Abstract: T cell acute lymphoblastic leukemia (T-ALL) is an aggressive hematological malignancy of T cell progenitors, known to be a heterogeneous disease in pediatric and adult patients. Here we attempted to better understand the disease at the molecular level based on the transcriptomic landscape of 707 T-ALL patients (510 pediatric, 190 adult patients, and 7 with unknown age; 599 from published cohorts and 108 newly investigated). Leveraging the information of gene expression enabled us to identify 10 subtypes (G1–G10), including the previously undescribed one characterized by GATA3 mutations, with GATA3 R276Q capable of affecting lymphocyte development in zebrafish.
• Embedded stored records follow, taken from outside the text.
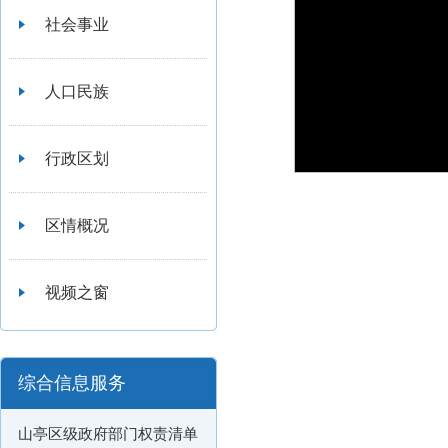
社会事业
人口民族
行政区划
区情概况
视频之窗
综合信息服务
山亭区级政府部门权责清单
Through associating with T cell differentiation stages, we found that high expression of LYL1/LMO2/SPI1/HOXA (G1–G6) might represent the early T cell progenitor, pro/precortical/cortical stage with a relatively high age of disease onset, and lymphoblasts with TLX3/TLX1 high expression (G7–G8) could be blocked at the cortical/postcortical stage, while those with high expression of NKX2-1/TAL1/LMO1 (G9–G10) might correspond to cortical/postcortical/mature stages of T cell development. Notably, adult patients harbored more cooperative mutations among epigenetic regulators, and genes involved in JAK-STAT and RAS signaling pathways, with 44% of patients aged 40 y or above in G1 bearing DNMT3A/IDH2 mutations usually seen in acute myeloid leukemia, suggesting the nature of mixed phenotype acute leukemia.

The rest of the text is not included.